Failure modes are bounded: a single provider 5xx returns an `errors[]` entry, never a 500 on the parent call. A timeout is recorded as `error.code: "timeout"` with the elapsed milliseconds. A schema-level mismatch (rare. Usually a provider rolling out a breaking change) is logged and the provider's slot is omitted from `results[]` rather than silently corrupting the response.
When to use a multi-LLM API (and when not to)
Use `/v1/check` when you're building anything that needs cross-provider data: brand-monitoring tools, GEO scoring, AI-visibility dashboards, model-comparison reports, prompt-quality benchmarks, or vendor-risk reviews where 'are we too dependent on one model?' is a real question. The endpoint also fits internal tools. Pricing teams running competitive prompts daily, content teams checking which engine cites them, data teams running regression tests across model upgrades.
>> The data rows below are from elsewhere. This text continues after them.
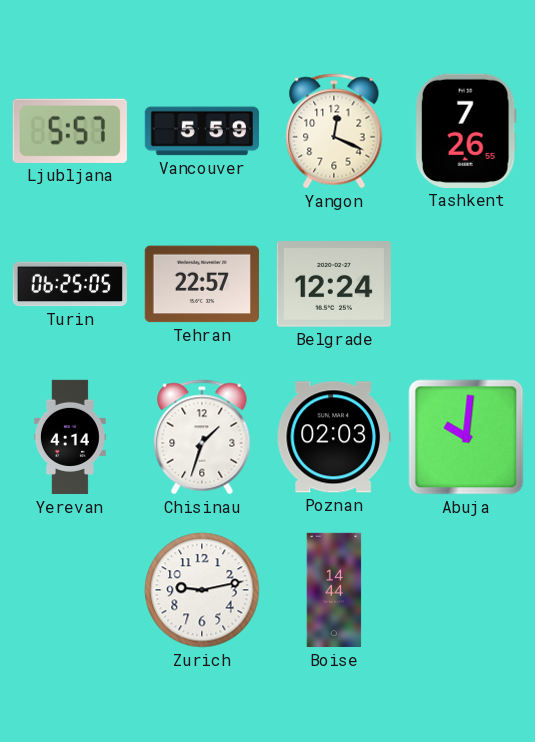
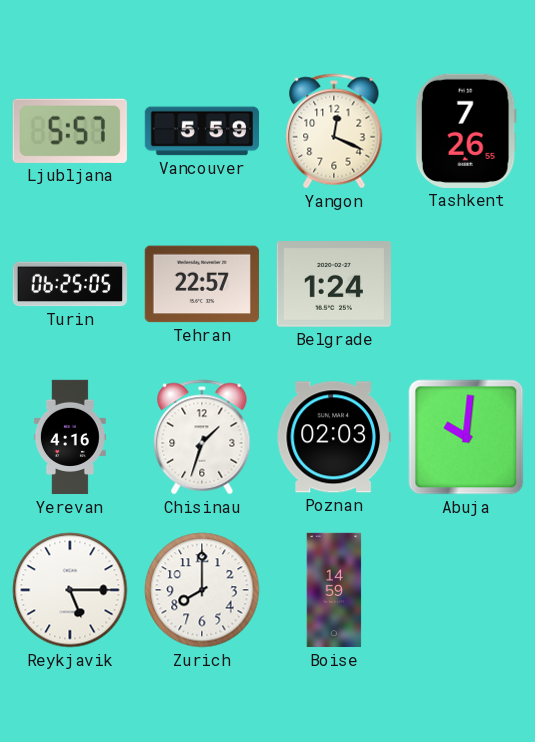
Belgrade: 12:24 -> 1:24
Yerevan: 4:14 -> 4:16
Reykjavik: none -> 5:15
Zurich: 9:13 -> 8:00
Boise: 14:44 -> 14:59
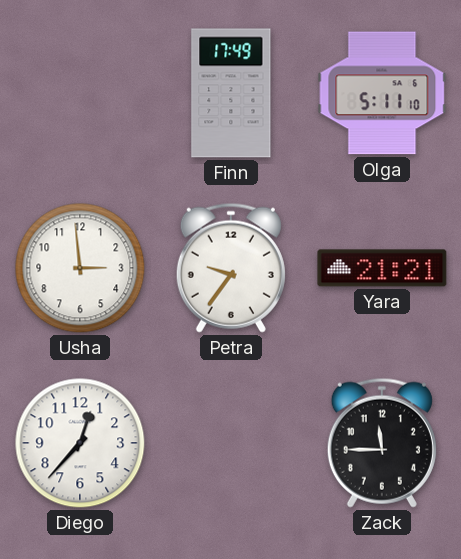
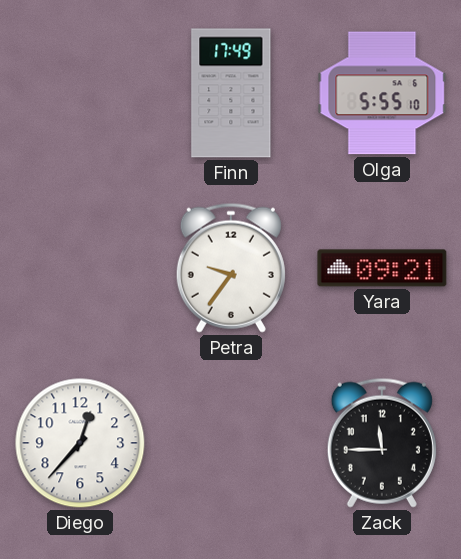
Olga: 5:11 -> 5:55
Usha: 2:59 -> none
Yara: 21:21 -> 09:21
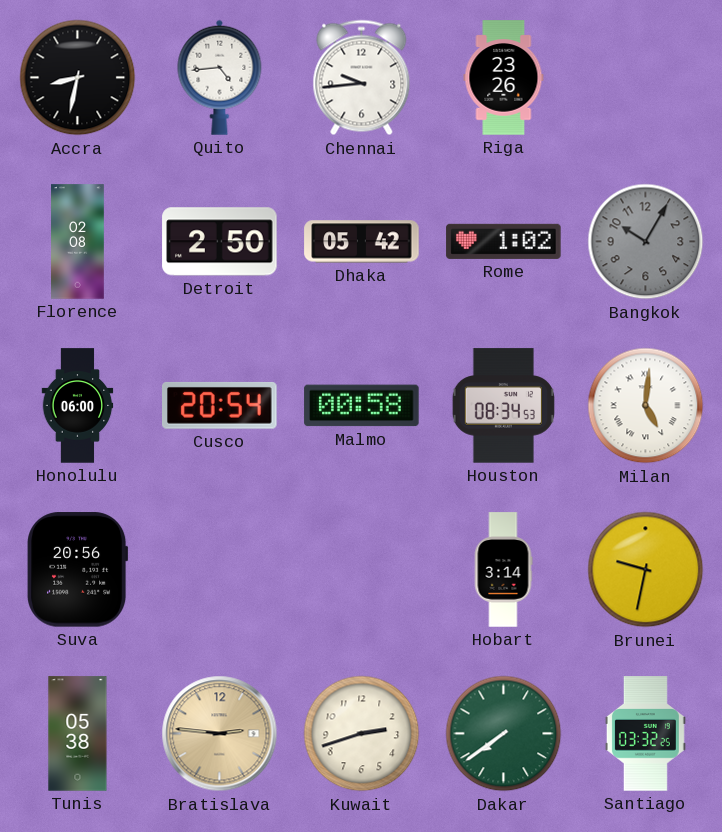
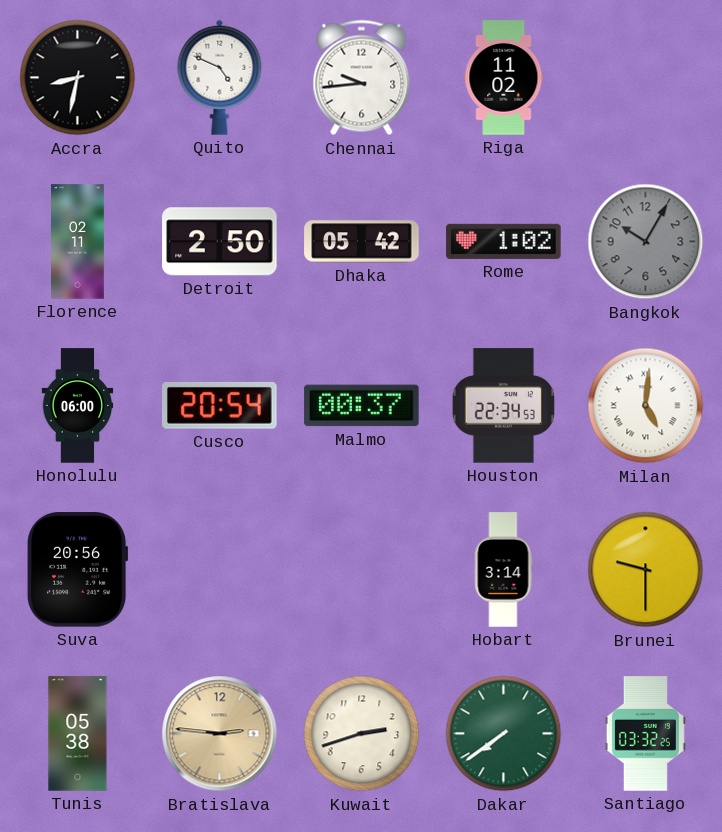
Quito: 4:44 -> 4:49
Riga: 23:26 -> 11:02
Florence: 02:08 -> 02:11
Malmo: 00:58 -> 00:37
Houston: 08:34 -> 22:34
Brunei: 9:32 -> 9:30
Don't use it for single-shot generative work. If you're building a chat product, a summarization pipeline, or a one-LLM agent loop, the OpenAI or Anthropic SDK is cheaper and more featureful. They expose streaming, function calling, and provider-specific knobs we deliberately don't surface. Multi-LLM fan-out is overhead you don't need when only one model's answer matters.
Don't use it as a routing layer either. If your goal is 'pick the cheapest provider for this prompt and return that one answer,' OpenRouter is purpose-built for that. We're optimized for the inverse problem: you want every provider's answer side by side, normalized, with brand and citation extraction layered on top. Different shape, different bill.